Em comunicado, a FGV frisou que Decotelli "atuou apenas nos cursos de educação continuada, nos programas de formação de executivos e não como professor de qualquer das escolas da Fundação. Da mesma forma, não foi pesquisador da FGV, tampouco teve pesquisa financiada pela instituição".

No seu currículo académico, o ministro indicado citou vínculos com a FGV inúmeras vezes entre os anos de 2001 e 2018, alegando ter trabalhado como professor da instituição.

Decotelli ainda não assumiu o cargo de ministro da Educação do Brasil, mas já é objeto de muitas controvérsias visto que a Universidade do Rosário, na Argentina, onde alegou ter completado um curso de doutoramento também negou que o brasileiro tenha obtido um certificado de conclusão.

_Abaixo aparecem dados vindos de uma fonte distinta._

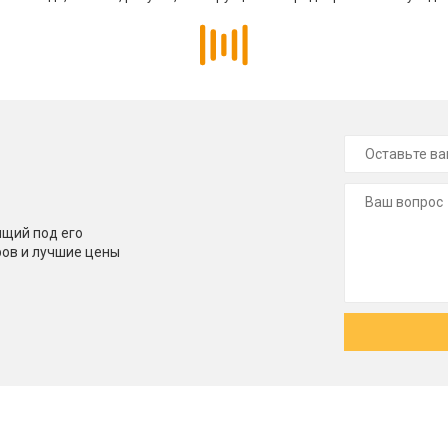
щий под его
ров и лучшие цены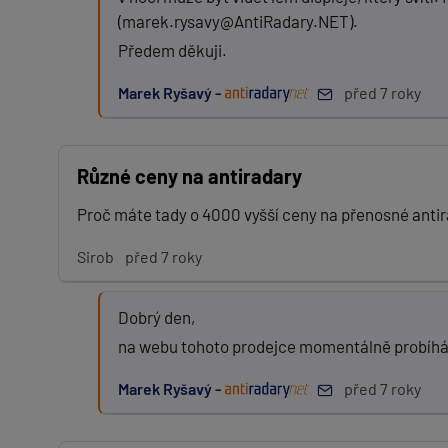
(marek.rysavy@AntiRadary.NET).
Předem děkuji.
PŘIDAT PŘÍSPĚVEK
Marek Ryšavý -
před 7 roky
Různé ceny na antiradary
Proč máte tady o 4000 vyšší ceny na přenosné antira
Sirob
před 7 roky
Dobrý den,
na webu tohoto prodejce momentálně probíhá a
Marek Ryšavý -
před 7 roky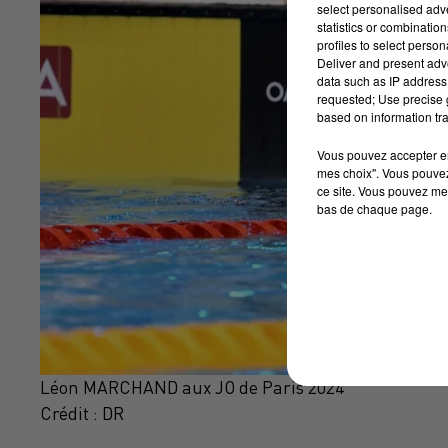
select personalised ad
statistics or combinatio
profiles to select person
Deliver and present adv
data such as IP address 
requested; Use precise g
based on information tra
Vous pouvez accepter en 
mes choix". Vous pouvez
ce site. Vous pouvez met
bas de chaque page.
Léon MARCHAND aux JO de Paris 2024
Crédit :
DR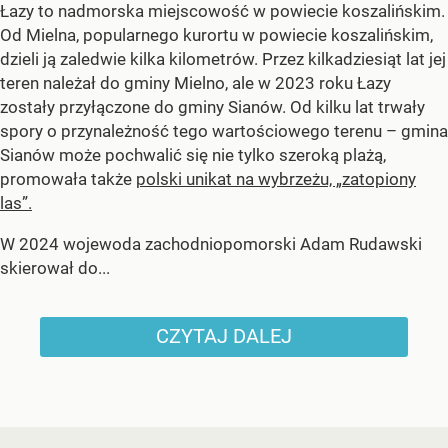
Łazy to nadmorska miejscowość w powiecie koszalińskim.
Od Mielna, popularnego kurortu w powiecie koszalińskim,
dzieli ją zaledwie kilka kilometrów. Przez kilkadziesiąt lat jej
teren należał do gminy Mielno, ale w 2023 roku Łazy
zostały przyłączone do gminy Sianów. Od kilku lat trwały
spory o przynależność tego wartościowego terenu – gmina
Sianów może pochwalić się nie tylko szeroką plażą,
promowała także
polski unikat na wybrzeżu, „zatopiony
las”.
W 2024 wojewoda zachodniopomorski Adam Rudawski
skierował do...
CZYTAJ DALEJ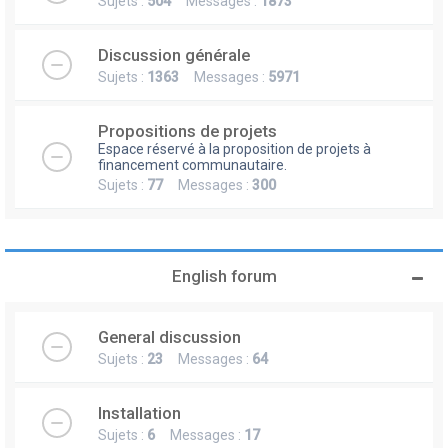
Sujets :
504
Messages :
1873
Discussion générale
Sujets :
1363
Messages :
5971
Propositions de projets
Espace réservé à la proposition de projets à
financement communautaire.
Sujets :
77
Messages :
300
English forum
General discussion
Sujets :
23
Messages :
64
Installation
Sujets :
6
Messages :
17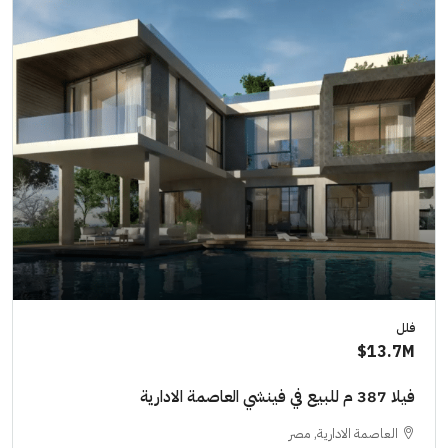
فلل
13.7M$
فيلا 387 م للبيع في فينشي العاصمة الادارية
العاصمة الادارية, مصر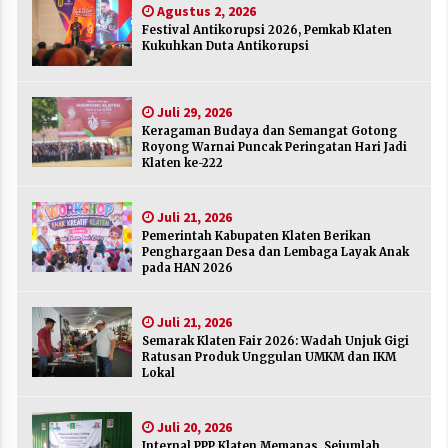
Agustus 2, 2026
Agustus 2, 2026
Festival Antikorupsi 2026, Pemkab Klaten
Kukuhkan Duta Antikorupsi
Keragaman Budaya dan Semangat Gotong
Royong Warnai Puncak Peringatan Hari Jadi
Klaten ke-222
Juli 29, 2026
Juli 29, 2026
Keragaman Budaya dan Semangat Gotong
Royong Warnai Puncak Peringatan Hari Jadi
Pemerintah Kabupaten Klaten Berikan
Klaten ke-222
Penghargaan Desa dan Lembaga Layak Anak
pada HAN 2026
Juli 21, 2026
Juli 21, 2026
Pemerintah Kabupaten Klaten Berikan
Semarak Klaten Fair 2026: Wadah Unjuk Gigi
Penghargaan Desa dan Lembaga Layak Anak
Ratusan Produk Unggulan UMKM dan IKM
pada HAN 2026
Lokal
Juli 21, 2026
Juli 21, 2026
Semarak Klaten Fair 2026: Wadah Unjuk Gigi
Internal PPP Klaten Memanas, Sejumlah Ketua
Ratusan Produk Unggulan UMKM dan IKM
PAC Nyatakan Mundur Massal
Lokal
Juli 20, 2026
Juli 20, 2026
Merayakan Sekolah sebagai Rumah Kedua
Internal PPP Klaten Memanas, Sejumlah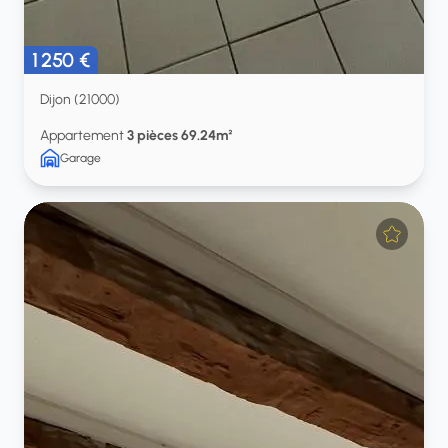
1 250 €
Dijon (21000)
Appartement
3 pièces 69.24m²
Garage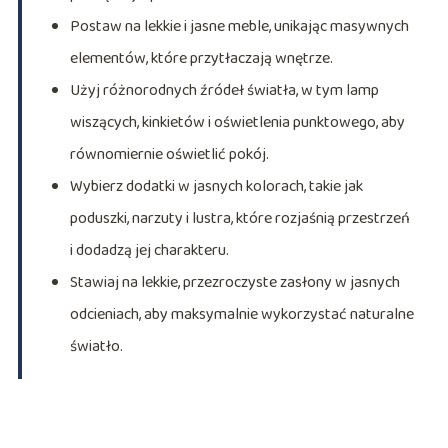
Postaw na lekkie i jasne meble, unikając masywnych
elementów, które przytłaczają wnętrze.
Użyj różnorodnych źródeł światła, w tym lamp
wiszących, kinkietów i oświetlenia punktowego, aby
równomiernie oświetlić pokój.
Wybierz dodatki w jasnych kolorach, takie jak
poduszki, narzuty i lustra, które rozjaśnią przestrzeń
i dodadzą jej charakteru.
Stawiaj na lekkie, przezroczyste zasłony w jasnych
odcieniach, aby maksymalnie wykorzystać naturalne
światło.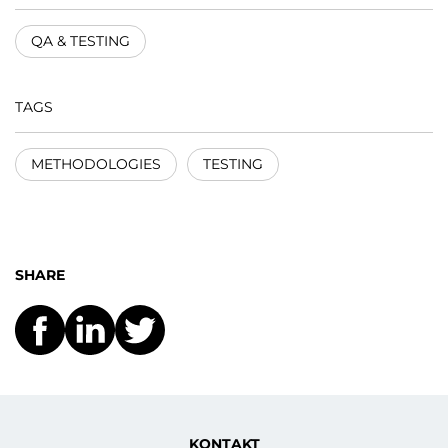
QA & TESTING
TAGS
METHODOLOGIES
TESTING
SHARE
KONTAKT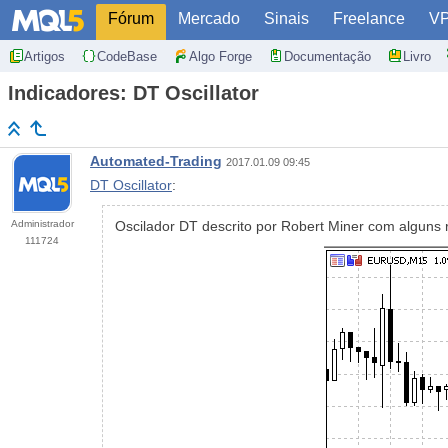
Fórum
Mercado
Sinais
Freelance
V
Artigos
CodeBase
Algo Forge
Documentação
Livro
Indicadores: DT Oscillator
Automated-Trading
2017.01.09 09:45
DT Oscillator
:
Administrador
Oscilador DT descrito por Robert Miner com alguns r
111724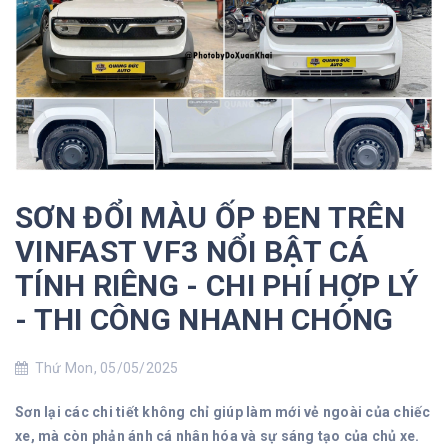
SƠN ĐỔI MÀU ỐP ĐEN TRÊN
VINFAST VF3 NỔI BẬT CÁ
TÍNH RIÊNG - CHI PHÍ HỢP LÝ
- THI CÔNG NHANH CHÓNG
Thứ Mon, 05/05/2025
Sơn lại các chi tiết không chỉ giúp làm mới vẻ ngoài của chiếc
xe, mà còn phản ánh cá nhân hóa và sự sáng tạo của chủ xe.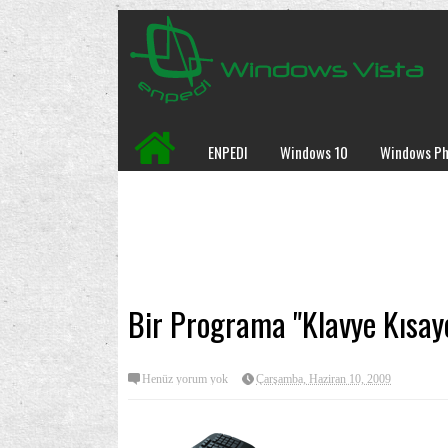
ENPEDI
Windows 10
Windows Ph
Bir Programa "Klavye Kısa
Henüz yorum yok
Çarşamba, Haziran 10, 2009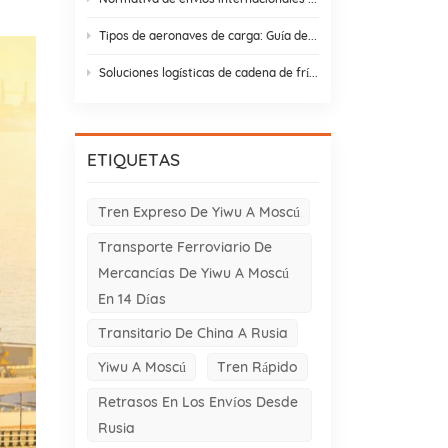
Tipos de aeronaves de carga: Guía de variantes de aviones de carga para el comercio entre Asia y Europa
Soluciones logísticas de cadena de frío: 9 elementos esenciales y estrategias de diseño
ETIQUETAS
Tren Expreso De Yiwu A Moscú
Transporte Ferroviario De
Mercancías De Yiwu A Moscú
En 14 Días
Transitario De China A Rusia
Yiwu A Moscú
Tren Rápido
Retrasos En Los Envíos Desde
Rusia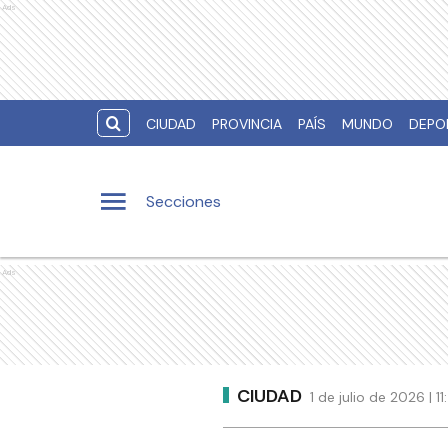
Ads
CIUDAD
PROVINCIA
PAÍS
MUNDO
DEPO
Secciones
Ads
CIUDAD
1 de julio de 2026 |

A universidade do Rosário reconheceu que o futuro ministro completou os créditos obrigatórios do curso de doutoramento, mas a sua tese (monografia) final foi rejeitada.

Economista e professor universitário, Carlos Alberto Decotelli tornou-se na quinta-feira passada no primeiro negro nomeado para o Governo do Presidente brasileiro, Jair Bolsonaro.

Decotelli chega ao Governo substituindo o ex-ministro da Educação, Abraham Weintraub, que renunciou após uma série de controvérsias.

Ao anunciar a nomeação, Jair Bolsonaro citou na rede social Twitter os principais títulos académicos de Decotelli, incluindo "um mestrado na Fundação Getulio Vargas, um doutorado na Universidade de Rosário, da Argentina, e um pós-doutorado na Universidade de Wuppertal, da Alemanha".

Na sexta-feira, a Universidade de Rosário assegurou no Twitter que Decotelli "não obteve o título citado".

O novo ministro corrigiu então o seu currículo, especificando que ele havia feito as disciplinas do curso na Universidade do Rosário, mas "sem realizar a defesa de tese", o que o impede de reivindicar o título de doutor.

Na segunda-feira foi a vez de a universidade alemã de Wuppertal referir, numa declaração, que Decotelli "não obteve título" de pós-doutoramento.

De acordo com um comunicado reproduzido pelos `media` brasileiros, Decotelli realizou uma pesquisa de três meses naquela universidade da Alemanha, em 2016, o que não é suficiente para obter um título de pós-doutoramento, que normalmente demora vários anos.

Outras suspeitas sobre o currículo universitário do futuro ministro brasileiro também vieram à tona desde que o seu nome foi anunciado pelo Governo.

Entre as suspeitas mais relevantes estão algumas indicações de plágio em trechos na tese de mestrado entregue por Decotelli à Fundação Getulio Vargas, no Rio de Janeiro.

Sobre o suposto plágio, a FGV frisou, no comunicado emitido hoje que "Decotelli cursou mestrado na FGV, concluído em 2008. Assim, qualquer informação a respeito demandará acesso a arquivos físicos da época pelos respetivos orientadores responsáveis, o que só poderá se dar após o retorno destes a atuação presencial".

Os `medias` brasileiros informam que os dados errados no currículo profissional de Decotelli desagradaram ao Presidente brasileiro.

Segundo o jornal O Estado de S.Paulo, existe a possibilidade de o Governo pedir ao indicado que faça uma carta de demissão antes mesmo de tomar posse, enquanto procura outras pessoas para o substituir no comando do Ministério da Educação do Brasil.